I stared exaggeratedly all around the room. “Funny. I don't see any water seeping up through the floorboards. And last I saw, it was the fire department—plus most of your staff—who was busy on Main Street.” I turned a sharp gaze on Chief Worthy. “So why don't you want to hear about something a murder victim did in the last few hours of her life—even if it was something as mundane as dropping off at my laundromat filthy clothes that are way too large for her and years old? Even if you don't like the idea I might actually have a clue, you ought to listen. You're usually not this mule-headed.”

Chief Worthy slapped his hands on the edge of his desk. “All right, since it will probably hit the news by tonight anyway, I'll tell you why I'm not interested in your clue. Because Ginny Proffitt wasn't murdered. She committed suicide.”

“I don't believe that. Ginny wasn't suicidal.
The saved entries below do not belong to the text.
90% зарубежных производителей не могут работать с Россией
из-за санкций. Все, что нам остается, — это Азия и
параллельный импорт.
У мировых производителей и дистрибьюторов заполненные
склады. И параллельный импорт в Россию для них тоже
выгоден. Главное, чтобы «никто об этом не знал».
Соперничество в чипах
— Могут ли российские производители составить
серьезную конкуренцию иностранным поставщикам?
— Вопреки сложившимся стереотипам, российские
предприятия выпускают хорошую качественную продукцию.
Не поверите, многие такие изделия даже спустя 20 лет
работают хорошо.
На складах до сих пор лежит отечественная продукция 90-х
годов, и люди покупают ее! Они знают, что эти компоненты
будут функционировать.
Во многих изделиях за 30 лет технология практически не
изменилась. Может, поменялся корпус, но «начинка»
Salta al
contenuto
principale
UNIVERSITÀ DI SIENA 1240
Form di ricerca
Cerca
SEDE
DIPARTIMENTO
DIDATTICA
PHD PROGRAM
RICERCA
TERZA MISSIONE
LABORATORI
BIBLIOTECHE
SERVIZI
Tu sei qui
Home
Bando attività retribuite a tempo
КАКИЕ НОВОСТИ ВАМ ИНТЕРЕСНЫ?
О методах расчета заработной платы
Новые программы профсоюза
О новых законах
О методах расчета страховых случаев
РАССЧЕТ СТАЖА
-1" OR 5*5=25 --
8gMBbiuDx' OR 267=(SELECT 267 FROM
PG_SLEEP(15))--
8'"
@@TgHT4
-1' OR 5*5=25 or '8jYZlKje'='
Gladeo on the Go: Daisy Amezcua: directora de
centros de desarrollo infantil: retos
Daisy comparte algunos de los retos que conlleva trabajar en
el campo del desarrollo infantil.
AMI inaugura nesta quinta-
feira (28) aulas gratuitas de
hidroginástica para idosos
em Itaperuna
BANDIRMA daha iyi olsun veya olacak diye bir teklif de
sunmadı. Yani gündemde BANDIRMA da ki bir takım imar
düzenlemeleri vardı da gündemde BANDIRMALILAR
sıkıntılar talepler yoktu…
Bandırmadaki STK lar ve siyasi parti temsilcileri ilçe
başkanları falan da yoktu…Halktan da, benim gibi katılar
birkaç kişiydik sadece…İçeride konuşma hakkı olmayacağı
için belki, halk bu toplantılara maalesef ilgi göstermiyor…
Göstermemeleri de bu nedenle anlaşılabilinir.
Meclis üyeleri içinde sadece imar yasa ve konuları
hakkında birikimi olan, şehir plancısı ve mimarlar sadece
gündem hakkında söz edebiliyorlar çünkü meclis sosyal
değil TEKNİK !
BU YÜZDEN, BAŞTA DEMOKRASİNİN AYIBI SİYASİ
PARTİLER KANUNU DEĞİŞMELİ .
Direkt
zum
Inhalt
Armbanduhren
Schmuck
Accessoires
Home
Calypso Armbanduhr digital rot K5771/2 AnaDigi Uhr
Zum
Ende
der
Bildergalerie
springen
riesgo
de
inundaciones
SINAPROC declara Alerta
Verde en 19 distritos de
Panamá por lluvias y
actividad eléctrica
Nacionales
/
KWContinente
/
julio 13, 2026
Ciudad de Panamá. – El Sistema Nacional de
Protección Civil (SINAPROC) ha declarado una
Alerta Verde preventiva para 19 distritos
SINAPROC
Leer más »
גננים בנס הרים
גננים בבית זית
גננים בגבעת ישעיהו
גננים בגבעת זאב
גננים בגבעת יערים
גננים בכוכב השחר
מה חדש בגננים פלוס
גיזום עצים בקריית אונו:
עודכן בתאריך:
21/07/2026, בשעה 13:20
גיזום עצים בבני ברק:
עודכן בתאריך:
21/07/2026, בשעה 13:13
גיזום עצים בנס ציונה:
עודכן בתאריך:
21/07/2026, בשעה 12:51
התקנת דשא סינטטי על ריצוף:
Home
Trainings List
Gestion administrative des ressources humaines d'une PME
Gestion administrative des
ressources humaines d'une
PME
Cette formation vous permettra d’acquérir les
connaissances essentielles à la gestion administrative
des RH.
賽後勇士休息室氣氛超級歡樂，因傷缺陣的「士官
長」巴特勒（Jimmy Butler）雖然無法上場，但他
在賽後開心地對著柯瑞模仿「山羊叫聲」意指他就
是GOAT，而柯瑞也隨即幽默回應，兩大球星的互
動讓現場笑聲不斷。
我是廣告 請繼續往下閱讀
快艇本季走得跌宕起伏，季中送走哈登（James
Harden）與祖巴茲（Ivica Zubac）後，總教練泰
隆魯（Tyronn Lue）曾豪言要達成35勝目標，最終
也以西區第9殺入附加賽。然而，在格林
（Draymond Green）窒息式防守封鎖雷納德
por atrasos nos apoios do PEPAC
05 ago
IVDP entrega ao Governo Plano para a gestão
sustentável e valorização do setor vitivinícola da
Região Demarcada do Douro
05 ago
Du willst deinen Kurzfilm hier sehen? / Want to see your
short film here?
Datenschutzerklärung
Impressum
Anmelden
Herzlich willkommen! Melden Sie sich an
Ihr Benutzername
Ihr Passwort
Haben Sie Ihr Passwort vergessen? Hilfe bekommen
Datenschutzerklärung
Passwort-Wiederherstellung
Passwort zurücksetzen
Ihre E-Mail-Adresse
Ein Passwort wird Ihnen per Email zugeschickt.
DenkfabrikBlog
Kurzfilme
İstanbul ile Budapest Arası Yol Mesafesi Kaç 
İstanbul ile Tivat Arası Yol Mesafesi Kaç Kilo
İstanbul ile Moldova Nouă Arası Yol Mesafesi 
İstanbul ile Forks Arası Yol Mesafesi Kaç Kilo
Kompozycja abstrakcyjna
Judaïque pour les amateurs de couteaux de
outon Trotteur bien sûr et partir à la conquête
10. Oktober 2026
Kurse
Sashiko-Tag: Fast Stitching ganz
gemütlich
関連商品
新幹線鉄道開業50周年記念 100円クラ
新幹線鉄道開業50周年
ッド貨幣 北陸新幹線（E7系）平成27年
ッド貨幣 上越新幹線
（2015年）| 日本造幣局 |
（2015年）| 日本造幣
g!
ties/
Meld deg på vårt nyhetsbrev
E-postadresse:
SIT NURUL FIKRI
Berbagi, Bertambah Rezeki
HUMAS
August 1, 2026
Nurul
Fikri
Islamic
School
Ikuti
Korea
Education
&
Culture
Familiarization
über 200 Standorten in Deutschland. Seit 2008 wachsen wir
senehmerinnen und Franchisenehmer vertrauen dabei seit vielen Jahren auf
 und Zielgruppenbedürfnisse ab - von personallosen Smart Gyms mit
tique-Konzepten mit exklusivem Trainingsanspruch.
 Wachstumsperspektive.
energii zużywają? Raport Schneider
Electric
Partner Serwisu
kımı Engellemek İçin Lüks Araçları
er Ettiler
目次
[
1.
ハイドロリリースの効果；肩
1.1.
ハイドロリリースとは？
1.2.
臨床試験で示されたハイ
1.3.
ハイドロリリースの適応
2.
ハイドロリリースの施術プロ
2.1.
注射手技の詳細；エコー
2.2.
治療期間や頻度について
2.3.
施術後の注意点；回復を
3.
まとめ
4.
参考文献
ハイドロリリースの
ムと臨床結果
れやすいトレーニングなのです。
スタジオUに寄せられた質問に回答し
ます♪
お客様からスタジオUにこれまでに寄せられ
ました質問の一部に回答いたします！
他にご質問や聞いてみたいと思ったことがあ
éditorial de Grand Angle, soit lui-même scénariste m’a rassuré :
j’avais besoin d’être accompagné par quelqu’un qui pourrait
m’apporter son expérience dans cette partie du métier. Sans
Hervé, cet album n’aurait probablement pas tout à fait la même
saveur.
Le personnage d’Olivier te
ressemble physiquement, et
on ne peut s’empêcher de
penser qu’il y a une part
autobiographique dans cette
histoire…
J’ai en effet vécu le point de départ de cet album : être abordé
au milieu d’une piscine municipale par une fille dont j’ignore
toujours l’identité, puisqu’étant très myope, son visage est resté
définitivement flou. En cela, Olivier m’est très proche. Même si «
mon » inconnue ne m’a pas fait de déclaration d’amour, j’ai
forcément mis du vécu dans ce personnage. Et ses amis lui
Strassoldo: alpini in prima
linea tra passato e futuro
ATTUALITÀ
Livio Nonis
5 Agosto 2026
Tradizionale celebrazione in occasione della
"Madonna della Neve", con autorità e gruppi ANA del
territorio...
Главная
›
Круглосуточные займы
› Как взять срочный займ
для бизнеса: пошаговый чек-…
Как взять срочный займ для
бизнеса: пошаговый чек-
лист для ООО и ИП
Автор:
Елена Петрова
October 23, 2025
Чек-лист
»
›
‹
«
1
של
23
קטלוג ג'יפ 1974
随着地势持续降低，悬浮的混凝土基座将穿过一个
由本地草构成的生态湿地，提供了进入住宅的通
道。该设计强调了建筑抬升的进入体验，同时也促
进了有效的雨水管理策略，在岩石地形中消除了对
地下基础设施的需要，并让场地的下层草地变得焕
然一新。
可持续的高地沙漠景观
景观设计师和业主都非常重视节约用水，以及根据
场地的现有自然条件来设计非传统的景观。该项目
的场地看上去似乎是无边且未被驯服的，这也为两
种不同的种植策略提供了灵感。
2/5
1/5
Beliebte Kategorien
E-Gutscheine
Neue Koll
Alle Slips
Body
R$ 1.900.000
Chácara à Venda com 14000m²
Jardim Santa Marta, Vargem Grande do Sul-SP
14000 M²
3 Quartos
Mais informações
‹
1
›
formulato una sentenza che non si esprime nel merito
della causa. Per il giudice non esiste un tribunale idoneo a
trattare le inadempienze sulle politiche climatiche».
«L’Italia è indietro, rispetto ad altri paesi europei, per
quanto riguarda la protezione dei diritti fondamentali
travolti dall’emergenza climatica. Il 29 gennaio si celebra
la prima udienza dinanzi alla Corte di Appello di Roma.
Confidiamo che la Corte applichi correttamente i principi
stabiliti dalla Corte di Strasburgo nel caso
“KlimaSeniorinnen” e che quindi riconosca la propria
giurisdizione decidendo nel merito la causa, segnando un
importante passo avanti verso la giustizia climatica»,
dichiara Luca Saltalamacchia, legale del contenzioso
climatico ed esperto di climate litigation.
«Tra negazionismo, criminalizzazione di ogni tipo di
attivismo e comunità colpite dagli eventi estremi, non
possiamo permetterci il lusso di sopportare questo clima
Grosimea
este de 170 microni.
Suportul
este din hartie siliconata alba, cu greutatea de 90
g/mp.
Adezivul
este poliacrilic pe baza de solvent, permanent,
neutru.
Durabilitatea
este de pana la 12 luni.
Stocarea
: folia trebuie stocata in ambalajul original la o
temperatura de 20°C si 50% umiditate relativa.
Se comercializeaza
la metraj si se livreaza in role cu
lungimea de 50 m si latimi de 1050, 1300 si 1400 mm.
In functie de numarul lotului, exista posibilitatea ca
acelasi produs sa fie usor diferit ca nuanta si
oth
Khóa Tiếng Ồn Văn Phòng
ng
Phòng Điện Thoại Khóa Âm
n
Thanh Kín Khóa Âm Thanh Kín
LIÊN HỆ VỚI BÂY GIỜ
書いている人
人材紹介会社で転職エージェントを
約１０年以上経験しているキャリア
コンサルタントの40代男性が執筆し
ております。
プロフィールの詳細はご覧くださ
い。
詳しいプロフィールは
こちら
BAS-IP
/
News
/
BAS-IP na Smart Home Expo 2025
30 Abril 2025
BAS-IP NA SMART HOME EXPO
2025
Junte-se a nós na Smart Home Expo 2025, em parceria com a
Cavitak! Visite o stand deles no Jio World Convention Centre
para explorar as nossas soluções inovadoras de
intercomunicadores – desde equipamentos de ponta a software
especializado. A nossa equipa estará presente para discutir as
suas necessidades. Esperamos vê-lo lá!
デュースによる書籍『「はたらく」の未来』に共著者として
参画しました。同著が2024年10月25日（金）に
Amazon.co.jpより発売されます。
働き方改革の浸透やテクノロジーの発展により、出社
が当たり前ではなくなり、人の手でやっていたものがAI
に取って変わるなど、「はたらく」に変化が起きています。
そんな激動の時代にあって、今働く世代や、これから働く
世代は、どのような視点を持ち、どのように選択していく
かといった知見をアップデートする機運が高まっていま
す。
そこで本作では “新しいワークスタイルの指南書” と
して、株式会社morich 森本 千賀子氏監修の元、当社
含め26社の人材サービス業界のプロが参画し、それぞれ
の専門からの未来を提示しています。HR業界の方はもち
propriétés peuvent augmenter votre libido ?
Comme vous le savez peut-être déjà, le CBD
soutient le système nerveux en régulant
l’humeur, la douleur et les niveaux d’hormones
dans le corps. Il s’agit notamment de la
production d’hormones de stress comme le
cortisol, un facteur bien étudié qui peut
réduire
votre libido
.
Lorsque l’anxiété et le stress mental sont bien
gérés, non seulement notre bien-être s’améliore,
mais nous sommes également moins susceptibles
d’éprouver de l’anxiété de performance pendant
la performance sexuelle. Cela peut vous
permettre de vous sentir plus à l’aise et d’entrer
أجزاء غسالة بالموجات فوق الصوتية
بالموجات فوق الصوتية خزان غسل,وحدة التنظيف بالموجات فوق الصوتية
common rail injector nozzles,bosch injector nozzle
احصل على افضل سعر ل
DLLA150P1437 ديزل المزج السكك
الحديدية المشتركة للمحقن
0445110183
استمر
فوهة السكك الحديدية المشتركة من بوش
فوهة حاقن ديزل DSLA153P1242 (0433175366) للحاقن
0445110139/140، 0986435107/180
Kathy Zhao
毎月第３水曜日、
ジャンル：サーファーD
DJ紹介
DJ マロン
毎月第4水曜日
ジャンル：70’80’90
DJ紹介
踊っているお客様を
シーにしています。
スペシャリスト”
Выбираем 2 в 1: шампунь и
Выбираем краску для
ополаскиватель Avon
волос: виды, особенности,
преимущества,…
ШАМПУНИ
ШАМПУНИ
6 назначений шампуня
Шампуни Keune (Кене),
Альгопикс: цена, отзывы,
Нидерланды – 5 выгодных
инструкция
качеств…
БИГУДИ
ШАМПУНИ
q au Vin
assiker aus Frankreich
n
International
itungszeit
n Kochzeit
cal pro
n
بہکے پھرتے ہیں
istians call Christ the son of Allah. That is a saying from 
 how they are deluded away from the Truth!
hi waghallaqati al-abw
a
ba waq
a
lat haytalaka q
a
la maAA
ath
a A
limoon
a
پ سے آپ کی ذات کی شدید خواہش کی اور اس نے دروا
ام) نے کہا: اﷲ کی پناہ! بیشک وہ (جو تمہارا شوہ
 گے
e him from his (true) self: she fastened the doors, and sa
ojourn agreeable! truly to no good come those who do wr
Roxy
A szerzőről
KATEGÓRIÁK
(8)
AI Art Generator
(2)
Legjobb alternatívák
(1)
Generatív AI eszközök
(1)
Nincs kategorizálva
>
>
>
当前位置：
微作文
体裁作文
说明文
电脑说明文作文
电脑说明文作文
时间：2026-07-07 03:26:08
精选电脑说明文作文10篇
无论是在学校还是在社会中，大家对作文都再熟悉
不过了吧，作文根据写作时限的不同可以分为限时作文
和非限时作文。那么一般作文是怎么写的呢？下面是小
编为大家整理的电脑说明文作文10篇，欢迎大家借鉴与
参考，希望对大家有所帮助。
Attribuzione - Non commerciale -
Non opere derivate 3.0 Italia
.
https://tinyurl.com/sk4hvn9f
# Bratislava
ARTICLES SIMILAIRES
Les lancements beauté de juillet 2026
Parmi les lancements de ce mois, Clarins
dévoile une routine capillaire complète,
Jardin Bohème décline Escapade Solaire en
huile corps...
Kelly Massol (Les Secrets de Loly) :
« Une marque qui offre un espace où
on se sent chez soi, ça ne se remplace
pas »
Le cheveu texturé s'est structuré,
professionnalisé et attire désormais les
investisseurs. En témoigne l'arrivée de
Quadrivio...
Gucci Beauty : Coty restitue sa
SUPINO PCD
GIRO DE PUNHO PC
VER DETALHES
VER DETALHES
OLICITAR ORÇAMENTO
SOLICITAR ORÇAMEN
She—”

“You knew her well?” Chief Worthy demanded.

I thought about Ginny in her brightly colored warm-up suit, bounding across the Red Horse Motel's parking lot just yesterday morning. Her jolly insistence on reading my palm. Her eerie ability to divine my dreams of Mrs. Oglevee. Her sly gaze in the Serpent Mound parking lot. Her odd note that echoed my Aunt Clara's devil saying. All the things I'd heard about her over the past day.